The controversy erupted during the International Day Against Homophobia and Transphobia held at the Netherlands ambassador's residence in Chisipite, where the councillor who is also a headman was a panellist.

In his presentation, Rangwani, a respected headman who presides at the court of the paramount chief, advocated human rights, love and protection towards homosexuals, a move likely to draw a backlash from his party.

Rangwani  told gays, lesbians and western diplomats on Saturday that there was nothing wrong with homosexuality, and said many people were against homosexuality because they lacked knowledge on it.

He further said as an Aids activist, he had engaged with people in Mhondoro Ngezi to try and change their perception against homosexuals.

"If we have all this information in the community where I am coming from, things will be a lot different l can tell you," Rangwani said.

"SafAids (a non-governmental organisation) came to my community and they have managed to talk to 250 or more headmen and let me tell you this, they understand.

"The problem is that the people do not have information about this matter."

Rangwani accused politicians of being hypocrites who attack gays only after elections but seek their vote in the run-up to polls.

"Finally, the political situation in Zimbabwe, they only talk about it over the media when it's after the elections, when everybody has voted," said Rangwani.

"If this other group of people do not have rights or are not people, do not call (on) them to vote.
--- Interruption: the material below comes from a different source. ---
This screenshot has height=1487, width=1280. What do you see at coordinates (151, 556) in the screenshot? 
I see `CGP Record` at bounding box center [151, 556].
I am always telling them, no, gentlemen, we need to sit down and talk about this matter," the councillor said amid applause from homosexuals.

He vowed to continue fighting for the rights of homosexuals.
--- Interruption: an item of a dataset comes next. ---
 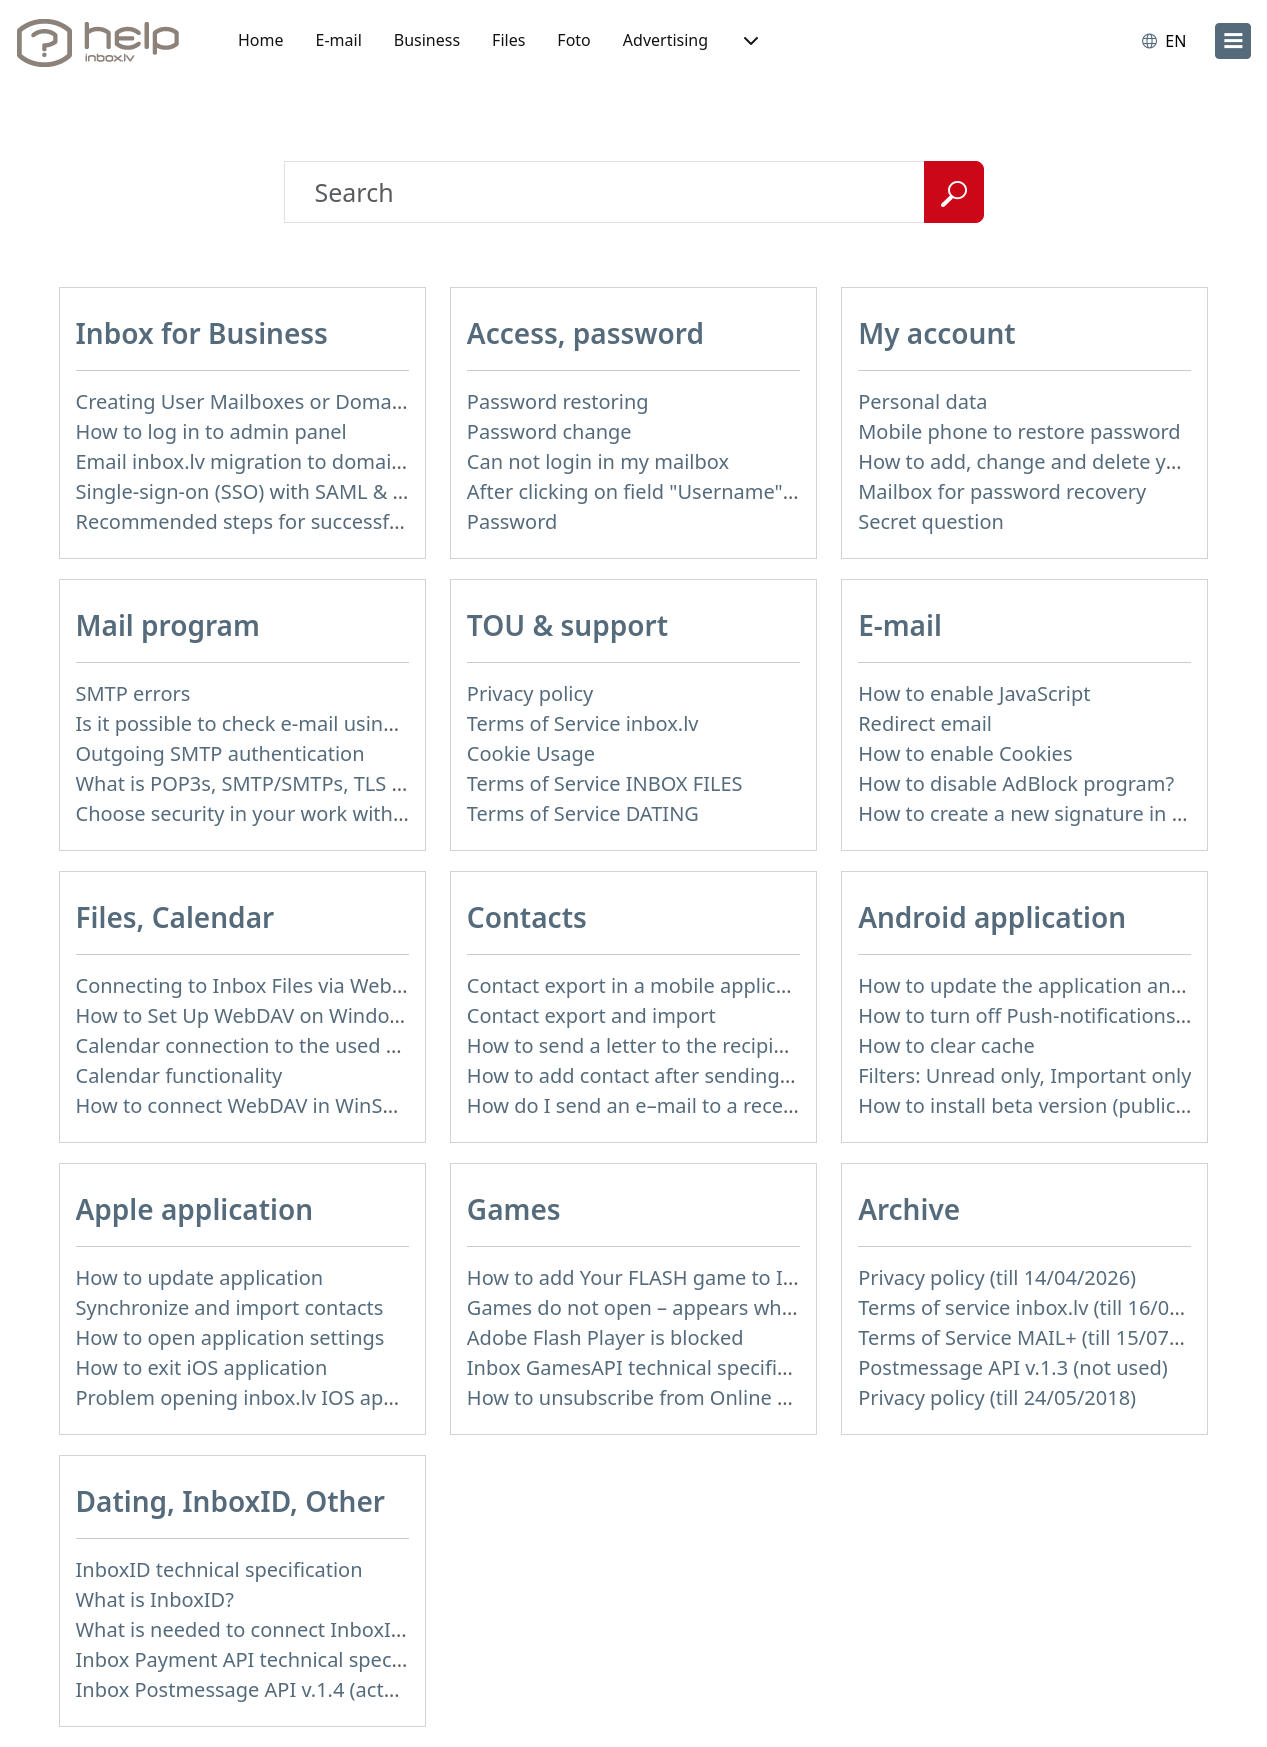 What do you see at coordinates (686, 1075) in the screenshot?
I see `How to add contact after sending the message` at bounding box center [686, 1075].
"I am saying today the International Day Against Homophobia is a milestone, wait and find out in the next two years and if God permits me to live the next five years, I would have done something personally, I am not afraid," Rangwani said.
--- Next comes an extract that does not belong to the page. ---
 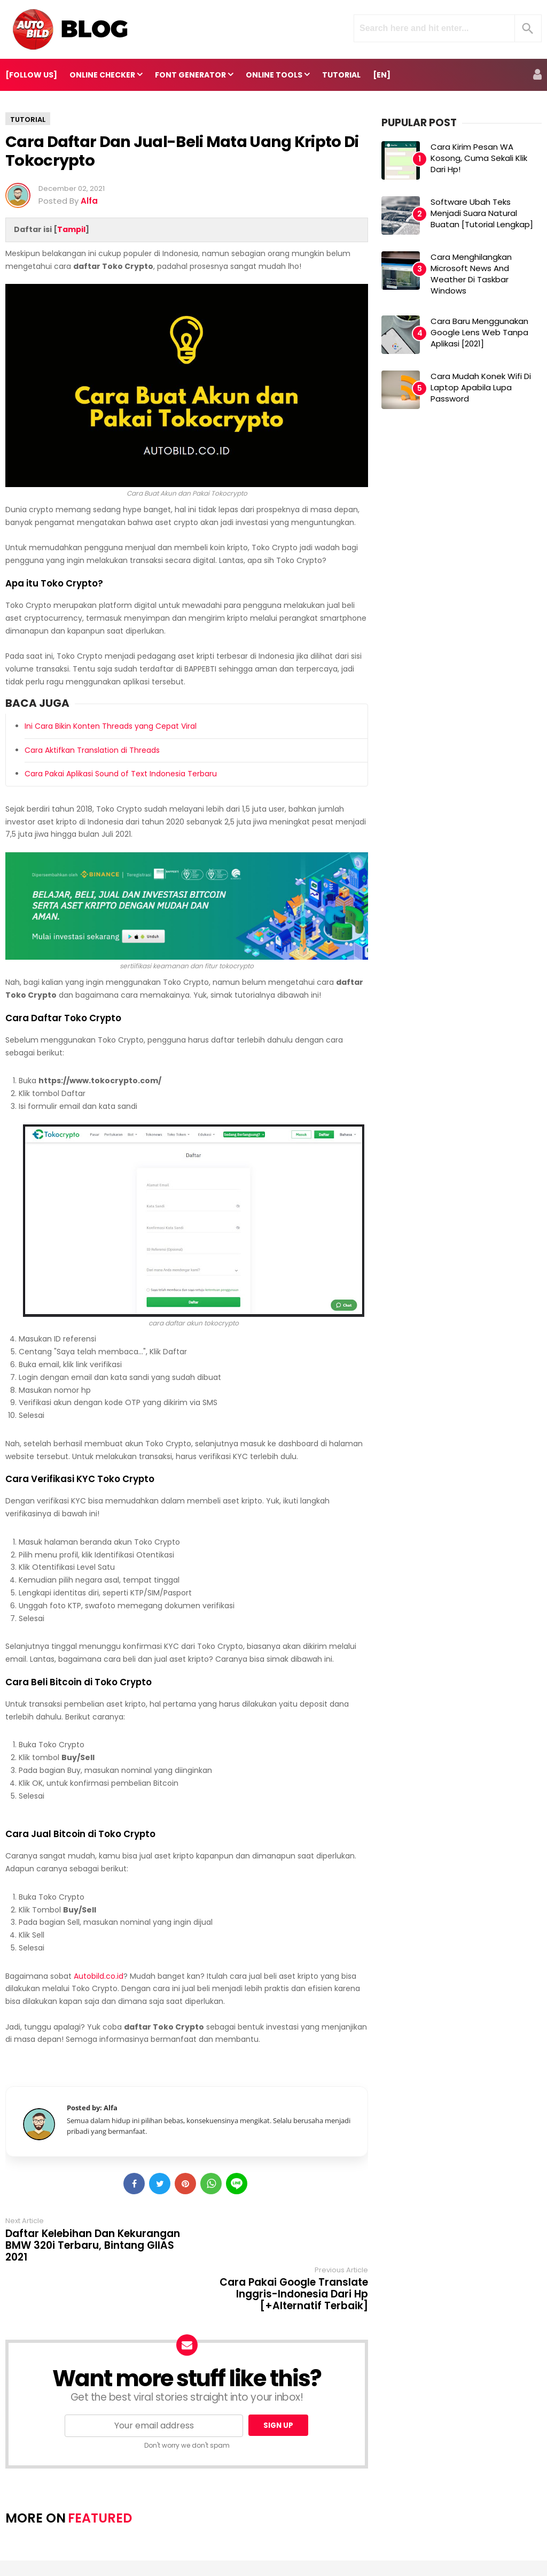 What do you see at coordinates (481, 387) in the screenshot?
I see `Cara Mudah Konek Wifi di Laptop Apabila Lupa Password` at bounding box center [481, 387].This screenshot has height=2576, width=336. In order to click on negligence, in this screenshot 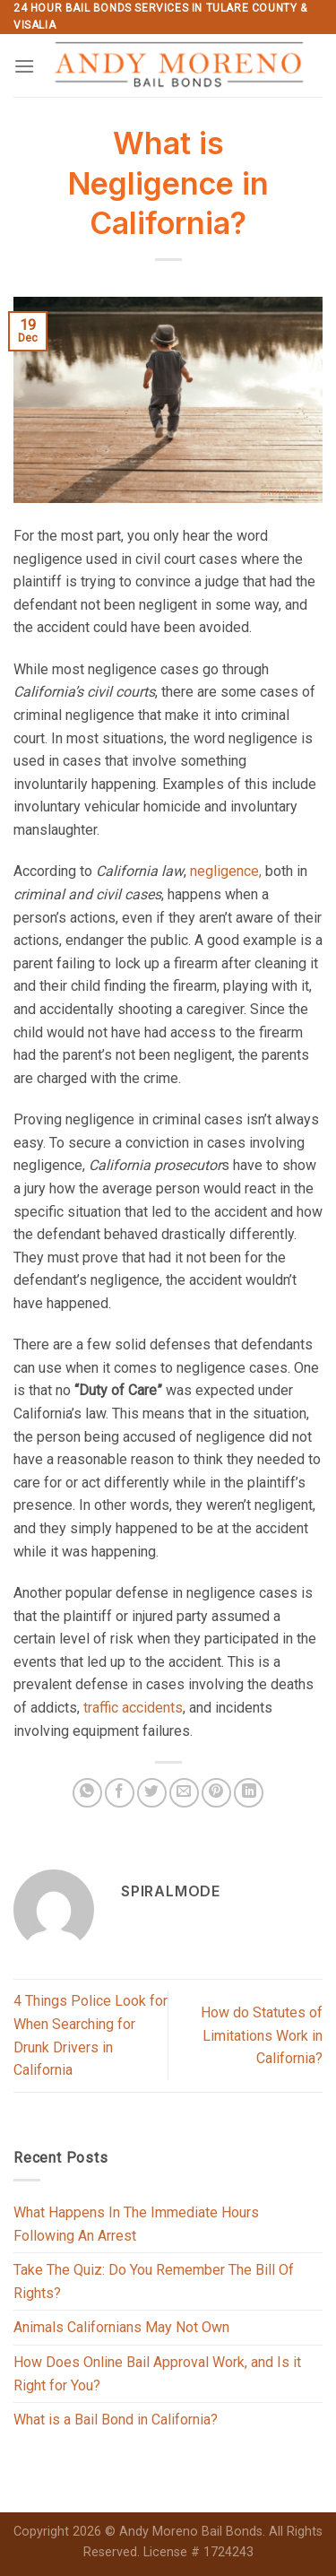, I will do `click(226, 871)`.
The Netherlands ambassador to Zimbabwe Gera Sneller said she and other civil society groups organised the event not to antagonise the government, but to enable people to discuss about the challenges homosexuals face.

President Robert Mugabe's ruling Zanu-PF has been protesting against any move to legalise same sex marriages in the country.

Mugabe in his Independence Day celebrations speech warned that he will chuck out all pro-gay rights diplomats.

European Union ambassador Aldo Dell'Ariccia and US ambassador Bruce Wharton attended the celebrations.